Appending centered coordinates makes this geometry target visible to a compact message-passing model. For real projects, replace these toy labels with experimental values, simulation outputs, docking scores, annotations, or other graph-level targets.

Train a minimal GNN

from torch_geometric.loader import DataLoader
from torch_geometric.nn import GCNConv, global_mean_pool


class GraphRegressorClassifier(torch.nn.Module):
    def __init__(self, in_channels):
        super().__init__()
        self.conv1 = GCNConv(in_channels, 64)
        self.conv2 = GCNConv(64, 64)
        self.reg_head = torch.nn.Linear(64, 1)
        self.cls_head = torch.nn.Linear(64, 1)

    def forward(self, batch):
        x = self.conv1(batch.x, batch.edge_index).relu()
        x = self.conv2(x, batch.edge_index).relu()
        pooled = global_mean_pool(x, batch.batch)
        return self.reg_head(pooled).squeeze(-1), self.cls_head(pooled).squeeze(-1)


loader = DataLoader(graphs, batch_size=4, shuffle=True)
model = GraphRegressorClassifier(graphs[0].x.size(1))
optimizer = torch.optim.Adam(model.parameters(), lr=0.01)

for batch in loader:
    pred_reg, pred_cls = model(batch)
    loss_reg = torch.nn.functional.mse_loss(pred_reg, batch.y_reg.view(-1))
    loss_cls = torch.nn.functional.binary_cross_entropy_with_logits(
        pred_cls,
        batch.y_cls.view(-1),
    )
    loss = loss_reg + loss_cls

    optimizer.zero_grad()
    loss.backward()
    optimizer.step()

This is intentionally a tiny teaching model, not a scientific benchmark. The loop above builds the graphs, attaches labels, and constructs the DataLoader by hand so the moving parts are visible. Once you know them, build_dataset plus ds.loader() collapse all of that into two calls — the PDB to a trained GNN example walks through the same task that way, and a runnable train/test version lives at examples/pdb_to_pyg_ml.py:

uv pip install torch torch_geometric
.venv/bin/python examples/pdb_to_pyg_ml.py

Use .venv/bin/python directly in this repository because uv run may re-sync the locked environment and remove optional packages that are not core MolScope dependencies.
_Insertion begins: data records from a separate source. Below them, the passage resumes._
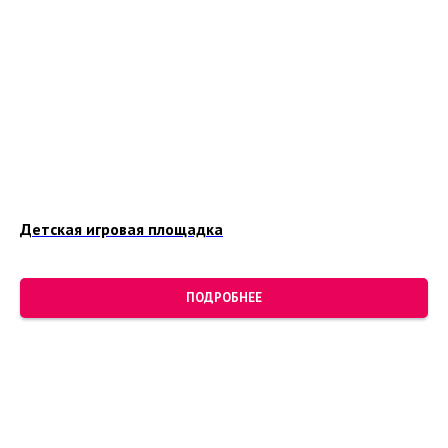
Детская игровая площадка
ПОДРОБНЕЕ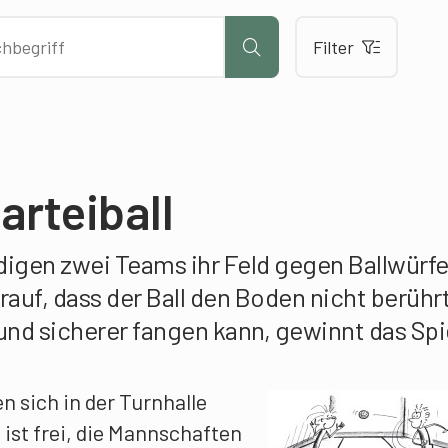
Filter
arteiball
idigen zwei Teams ihr Feld gegen Ballwürfe
auf, dass der Ball den Boden nicht berührt
und sicherer fangen kann, gewinnt das Spi
 sich in der Turnhalle
 ist frei, die Mannschaften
Pick the graph type deliberately

Graph Nodes Edges Best for
Atom/bond graph Atoms Covalent bonds Local chemistry, small molecules, atomistic message passing.
Residue contact graph Residues Spatial contacts Fold topology, interfaces, protein-level tasks.
Coarse-grained graph Beads Bead bonds or inferred contacts Reduced protein representations and fast prototypes.

The construction choice is part of the model design. Keep it explicit in experiments so results are comparable.